= Work task =
Find the lines in the records that carry the word "Girona". Copy each one.

*** Material to process ***

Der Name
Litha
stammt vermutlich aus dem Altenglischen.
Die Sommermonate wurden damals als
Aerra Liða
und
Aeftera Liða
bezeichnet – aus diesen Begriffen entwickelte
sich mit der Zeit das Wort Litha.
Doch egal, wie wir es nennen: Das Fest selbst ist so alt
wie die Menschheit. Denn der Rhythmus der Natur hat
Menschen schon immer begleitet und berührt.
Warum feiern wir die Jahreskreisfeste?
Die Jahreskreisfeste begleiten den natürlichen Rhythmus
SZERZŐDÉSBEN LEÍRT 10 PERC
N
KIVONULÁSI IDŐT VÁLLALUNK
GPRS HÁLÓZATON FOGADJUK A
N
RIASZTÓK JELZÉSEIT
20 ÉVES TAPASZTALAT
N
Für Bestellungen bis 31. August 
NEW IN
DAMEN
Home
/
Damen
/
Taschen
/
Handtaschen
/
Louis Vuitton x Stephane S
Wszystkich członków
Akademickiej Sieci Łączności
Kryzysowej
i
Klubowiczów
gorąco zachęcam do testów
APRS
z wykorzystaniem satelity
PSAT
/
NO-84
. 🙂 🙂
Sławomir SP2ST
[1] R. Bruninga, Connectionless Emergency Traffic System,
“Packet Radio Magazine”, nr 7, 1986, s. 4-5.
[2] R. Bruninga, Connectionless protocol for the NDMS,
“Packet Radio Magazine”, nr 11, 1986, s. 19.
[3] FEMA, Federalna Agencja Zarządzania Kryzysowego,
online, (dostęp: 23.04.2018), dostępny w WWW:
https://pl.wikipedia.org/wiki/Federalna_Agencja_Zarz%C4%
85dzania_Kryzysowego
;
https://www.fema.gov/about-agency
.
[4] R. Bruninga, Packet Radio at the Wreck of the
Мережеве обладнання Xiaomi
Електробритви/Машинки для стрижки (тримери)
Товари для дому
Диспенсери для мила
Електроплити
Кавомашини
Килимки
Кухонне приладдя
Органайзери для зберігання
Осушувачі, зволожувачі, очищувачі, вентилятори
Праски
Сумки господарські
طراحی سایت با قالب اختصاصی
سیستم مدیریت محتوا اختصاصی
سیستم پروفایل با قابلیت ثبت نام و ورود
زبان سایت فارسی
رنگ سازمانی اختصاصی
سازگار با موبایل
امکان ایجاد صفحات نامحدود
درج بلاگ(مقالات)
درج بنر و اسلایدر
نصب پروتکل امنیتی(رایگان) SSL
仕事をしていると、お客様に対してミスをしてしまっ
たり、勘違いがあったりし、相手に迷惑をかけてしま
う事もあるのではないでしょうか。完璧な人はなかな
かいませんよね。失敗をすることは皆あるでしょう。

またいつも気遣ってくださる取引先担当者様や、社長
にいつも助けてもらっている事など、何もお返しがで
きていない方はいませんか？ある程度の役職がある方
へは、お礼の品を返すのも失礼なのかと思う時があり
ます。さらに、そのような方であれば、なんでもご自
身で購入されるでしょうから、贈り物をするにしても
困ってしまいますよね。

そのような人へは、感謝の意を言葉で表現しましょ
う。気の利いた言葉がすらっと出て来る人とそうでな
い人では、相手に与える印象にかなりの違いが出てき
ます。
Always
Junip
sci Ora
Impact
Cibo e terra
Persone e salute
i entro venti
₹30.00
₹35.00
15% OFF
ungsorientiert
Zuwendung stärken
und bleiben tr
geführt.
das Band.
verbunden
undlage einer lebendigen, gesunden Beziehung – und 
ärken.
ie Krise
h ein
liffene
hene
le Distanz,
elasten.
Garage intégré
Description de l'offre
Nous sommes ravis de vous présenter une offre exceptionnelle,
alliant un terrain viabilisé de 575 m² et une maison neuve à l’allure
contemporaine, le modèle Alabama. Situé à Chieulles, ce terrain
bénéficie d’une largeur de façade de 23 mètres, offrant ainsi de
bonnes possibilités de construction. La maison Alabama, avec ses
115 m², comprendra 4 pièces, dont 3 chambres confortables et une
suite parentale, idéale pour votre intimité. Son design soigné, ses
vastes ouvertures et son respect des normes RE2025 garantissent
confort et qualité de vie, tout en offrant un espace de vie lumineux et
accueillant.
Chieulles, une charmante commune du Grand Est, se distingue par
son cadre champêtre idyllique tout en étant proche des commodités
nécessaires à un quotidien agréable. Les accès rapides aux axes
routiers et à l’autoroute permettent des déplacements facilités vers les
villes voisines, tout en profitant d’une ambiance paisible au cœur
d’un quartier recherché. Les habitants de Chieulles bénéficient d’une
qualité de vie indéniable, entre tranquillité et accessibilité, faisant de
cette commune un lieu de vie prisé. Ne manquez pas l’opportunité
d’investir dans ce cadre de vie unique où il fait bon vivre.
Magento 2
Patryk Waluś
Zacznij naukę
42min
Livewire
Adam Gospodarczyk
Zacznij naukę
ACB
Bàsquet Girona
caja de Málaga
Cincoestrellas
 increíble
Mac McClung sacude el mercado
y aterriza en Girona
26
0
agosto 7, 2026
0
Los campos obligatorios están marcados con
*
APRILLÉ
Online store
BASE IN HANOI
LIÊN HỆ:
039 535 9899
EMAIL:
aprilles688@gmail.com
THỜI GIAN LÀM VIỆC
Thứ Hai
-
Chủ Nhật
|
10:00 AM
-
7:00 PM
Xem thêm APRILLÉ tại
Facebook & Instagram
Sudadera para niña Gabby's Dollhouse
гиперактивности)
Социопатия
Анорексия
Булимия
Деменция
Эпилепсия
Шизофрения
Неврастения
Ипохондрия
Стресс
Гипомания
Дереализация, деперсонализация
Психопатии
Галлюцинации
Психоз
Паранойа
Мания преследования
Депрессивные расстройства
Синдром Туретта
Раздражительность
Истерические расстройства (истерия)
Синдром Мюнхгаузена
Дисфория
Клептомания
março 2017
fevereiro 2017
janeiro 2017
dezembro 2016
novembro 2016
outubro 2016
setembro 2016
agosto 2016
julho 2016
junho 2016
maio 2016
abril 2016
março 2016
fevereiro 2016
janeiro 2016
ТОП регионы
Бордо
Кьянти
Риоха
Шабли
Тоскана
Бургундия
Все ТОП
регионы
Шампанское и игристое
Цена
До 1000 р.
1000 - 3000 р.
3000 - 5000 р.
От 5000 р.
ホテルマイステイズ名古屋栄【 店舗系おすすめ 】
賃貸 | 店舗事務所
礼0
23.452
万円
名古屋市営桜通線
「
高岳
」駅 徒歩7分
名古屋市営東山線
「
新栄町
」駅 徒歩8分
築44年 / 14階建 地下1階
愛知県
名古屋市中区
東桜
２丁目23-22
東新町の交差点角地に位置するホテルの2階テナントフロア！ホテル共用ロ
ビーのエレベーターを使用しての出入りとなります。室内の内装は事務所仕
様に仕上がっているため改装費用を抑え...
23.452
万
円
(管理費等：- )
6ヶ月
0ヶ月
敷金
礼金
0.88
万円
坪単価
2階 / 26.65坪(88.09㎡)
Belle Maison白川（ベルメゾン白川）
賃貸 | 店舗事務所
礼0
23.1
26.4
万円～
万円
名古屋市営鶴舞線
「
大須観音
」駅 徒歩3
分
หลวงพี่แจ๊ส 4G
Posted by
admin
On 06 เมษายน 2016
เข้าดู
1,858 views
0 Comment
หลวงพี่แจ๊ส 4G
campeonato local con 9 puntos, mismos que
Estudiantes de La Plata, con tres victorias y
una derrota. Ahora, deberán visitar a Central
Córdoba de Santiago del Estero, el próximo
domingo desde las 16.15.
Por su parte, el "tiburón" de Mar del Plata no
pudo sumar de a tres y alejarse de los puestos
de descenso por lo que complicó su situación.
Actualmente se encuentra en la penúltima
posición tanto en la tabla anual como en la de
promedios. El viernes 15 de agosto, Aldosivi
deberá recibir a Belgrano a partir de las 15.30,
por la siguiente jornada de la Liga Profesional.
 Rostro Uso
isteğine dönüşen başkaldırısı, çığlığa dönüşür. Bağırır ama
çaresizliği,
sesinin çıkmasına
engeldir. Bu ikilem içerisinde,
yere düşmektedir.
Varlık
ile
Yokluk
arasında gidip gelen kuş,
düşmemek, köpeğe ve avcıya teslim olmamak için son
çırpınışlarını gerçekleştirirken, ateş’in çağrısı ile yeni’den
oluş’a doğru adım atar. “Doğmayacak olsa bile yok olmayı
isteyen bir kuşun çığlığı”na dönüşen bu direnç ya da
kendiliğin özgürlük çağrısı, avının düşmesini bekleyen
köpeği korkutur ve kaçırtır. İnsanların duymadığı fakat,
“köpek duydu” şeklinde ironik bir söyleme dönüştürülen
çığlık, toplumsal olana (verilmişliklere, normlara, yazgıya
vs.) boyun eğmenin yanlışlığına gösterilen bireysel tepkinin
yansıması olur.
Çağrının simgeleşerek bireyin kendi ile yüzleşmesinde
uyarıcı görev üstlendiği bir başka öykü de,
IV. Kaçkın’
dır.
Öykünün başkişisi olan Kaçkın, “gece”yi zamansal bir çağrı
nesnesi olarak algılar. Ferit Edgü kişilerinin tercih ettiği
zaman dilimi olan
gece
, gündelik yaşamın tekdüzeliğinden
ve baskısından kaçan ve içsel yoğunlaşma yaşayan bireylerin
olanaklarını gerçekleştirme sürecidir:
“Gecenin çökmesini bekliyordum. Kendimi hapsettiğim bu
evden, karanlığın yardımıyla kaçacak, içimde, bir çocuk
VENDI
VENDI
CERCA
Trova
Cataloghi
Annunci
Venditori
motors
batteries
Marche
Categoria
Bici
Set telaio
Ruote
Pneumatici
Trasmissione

*** End of Material to process ***

= Finished exercise =
Bàsquet Girona
y aterriza en Girona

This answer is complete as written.